### Work item
Please print exactly the lines from the line containing "The Magic Theatre; Performance, event organis" through the end of the data, no more, and keep pictures out of the copy.

### Items from a data source
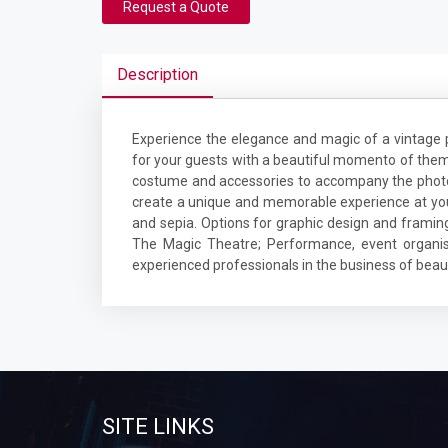
Request a Quote
Description
Experience the elegance and magic of a vinta
for your guests with a beautiful momento of thems
costume and accessories to accompany the photob
create a unique and memorable experience at your 
and sepia. Options for graphic design and framin
The Magic Theatre; Performance, event organis
experienced professionals in the business of beaut
SITE LINKS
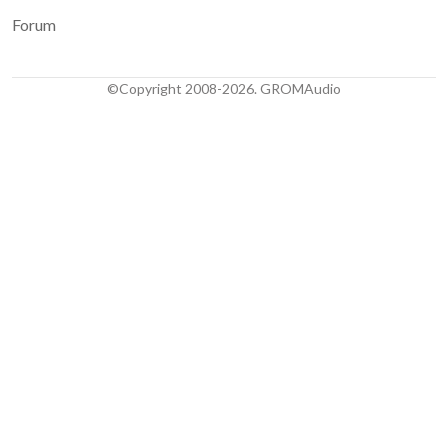
Forum
©Copyright 2008-2026. GROMAudio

### Response to this exercise
The Magic Theatre; Performance, event organis
experienced professionals in the business of beaut
SITE LINKS
Forum
©Copyright 2008-2026. GROMAudio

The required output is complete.